Gambling, tax and duty-free mecca
In February, I considered what the UK might look like post-Brexit, and discussed the need for a complete rethink on the country’s branding (#BrandNewUK). The launch of the single market led to the demise of the UK’s profitable duty-free business worth £4 billion back in 1999 and there is therefore likely to be an enormous opportunity to put duty- and tax-free back on the table. Inbound tourists already spent £5 billion on shopping in 2015, accounting for 18% of their travel budget, so there will be opportunities to develop more shopping retail outlets, duty-free shops and attract ever more investment in the UK’s high street shops.
We may see the UK go down the route of Las Vegas or Macau in establishing mega casino developments, including hotels, retail outlets plus casinos. This would be a means to attract Asian and Chinese visitors, diversifying the UK to find new revenue streams including casino cruises. Singapore would be a good case study to review how to balance mega resorts with sustainable development that minimises the impact on local communities and the environment by looking at Resorts World Sentosa for inspiration.
Another option would be for the UK to develop as a tax haven in the same way as the Caribbean islands or Switzerland, where financial laws are attractive to offshore investors. However, considering the majority of votes for Leave were lower-income, this option is less likely to wash with the electorate.
The UK turning its back on EU data privacy laws may lead to a slowdown in online and mobile travel sales, seeing as data systems used in the UK and Europe diverge. It will be more difficult for online travel brands to launch pan-European platforms and there will be a need to develop UK-specific technology to meet national laws as the UK bifurcates from Europe on data distribution and privacy. The abolition of roaming charges across Europe is planned for 2017, and now doubt has been cast on whether the UK will follow suit. Already, mobile travel sales accounts for 21% of online travel sales sold to UK residents and there is huge potential for travel brands to mine this area to grow additional travel services sold during the trip – that opportunity may now be at risk due to Brexit.
For international start-ups looking for innovation, collaboration and a shared sense of purpose, London may lose its crown to European alternatives such as Berlin and Amsterdam, where it may be easier to secure a visa, business grants and short-term residency. This would knock a chunk out of London’s tech-hub status in the short to mid term as it struggles to attract and maintain top talent.
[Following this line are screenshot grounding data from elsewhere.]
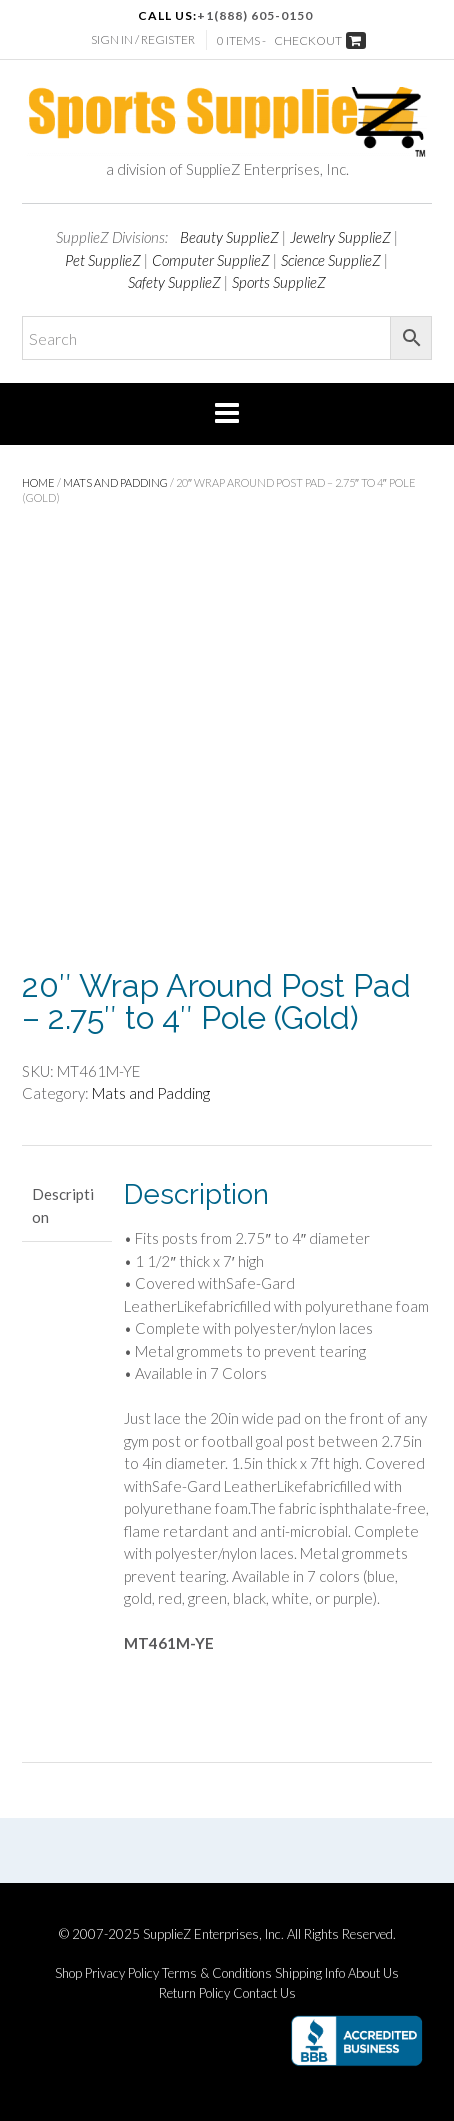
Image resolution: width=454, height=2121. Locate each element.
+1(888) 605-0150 (255, 15)
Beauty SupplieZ (229, 237)
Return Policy (194, 1993)
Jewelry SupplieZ (340, 237)
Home (38, 482)
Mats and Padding (115, 482)
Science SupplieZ (331, 260)
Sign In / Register (143, 39)
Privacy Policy (122, 1973)
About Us (373, 1973)
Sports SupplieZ (279, 282)
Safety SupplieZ (174, 282)
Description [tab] (63, 1205)
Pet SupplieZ (103, 260)
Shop (68, 1973)
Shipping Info (310, 1973)
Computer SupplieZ (211, 260)
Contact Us (264, 1993)
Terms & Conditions (217, 1973)
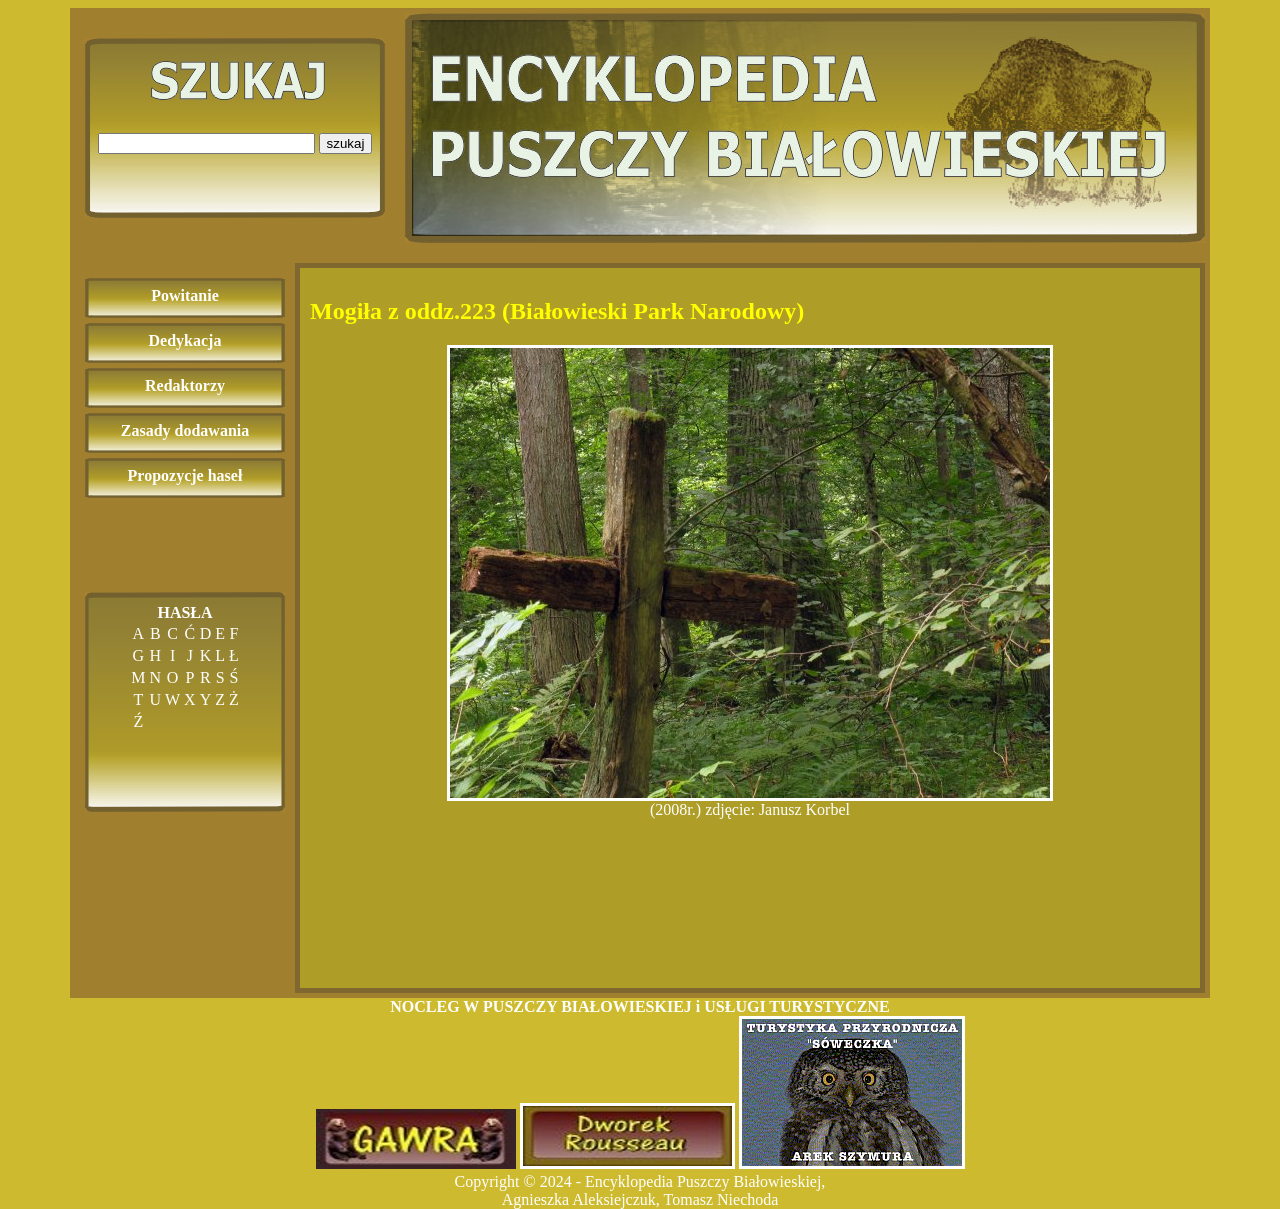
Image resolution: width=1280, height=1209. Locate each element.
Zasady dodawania (185, 430)
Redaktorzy (185, 385)
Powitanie (185, 295)
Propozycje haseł (185, 475)
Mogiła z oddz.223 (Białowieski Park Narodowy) (557, 311)
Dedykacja (185, 340)
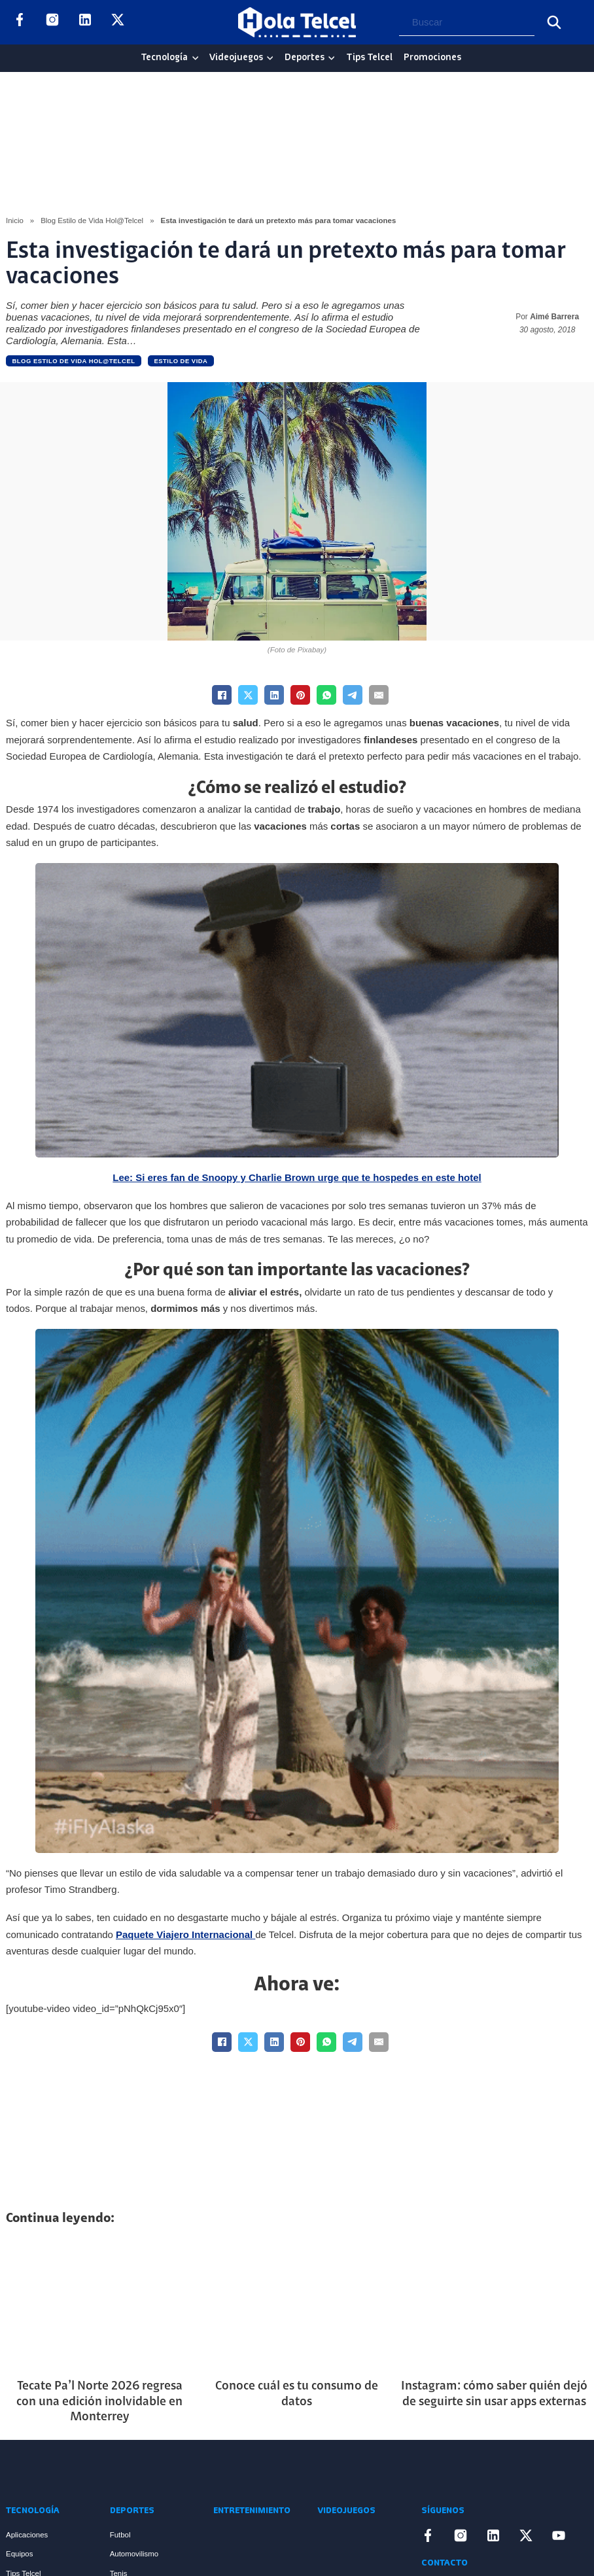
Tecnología (164, 58)
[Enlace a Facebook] (19, 22)
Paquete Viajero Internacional (184, 1934)
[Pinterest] (300, 695)
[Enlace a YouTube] (150, 22)
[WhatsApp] (326, 695)
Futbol (120, 2535)
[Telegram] (352, 695)
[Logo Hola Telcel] (297, 22)
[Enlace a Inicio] (55, 2472)
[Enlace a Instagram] (52, 22)
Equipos (19, 2554)
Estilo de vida (180, 360)
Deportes (304, 58)
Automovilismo (134, 2554)
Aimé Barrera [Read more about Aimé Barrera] (554, 316)
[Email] (379, 695)
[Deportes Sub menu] (331, 58)
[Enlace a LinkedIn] (85, 22)
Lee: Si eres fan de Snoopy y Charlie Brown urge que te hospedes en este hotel (297, 1177)
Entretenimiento (251, 2511)
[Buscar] (554, 22)
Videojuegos (236, 58)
Business travel into the UK is likely to take a sharp nose-dive over the next two years or more whilst deals are struck, seeing as business travel is much more sensitive to external shocks than leisure travel. The shockwaves of the vote will be felt for many months and years to come, and the travel industry needs to batten down the hatches and keep focused on ensuring the UK travel and tourism industry remains open for business.
Over the coming weeks, the travel team will review the potential impact of Brexit through opinion pieces, looking at lodging and the UK’s investment outlook; airline capacity challenges and what the future holds for the single EU aviation market; along with which destinations around the world are most at risk of a fall in UK outbound tourism demand.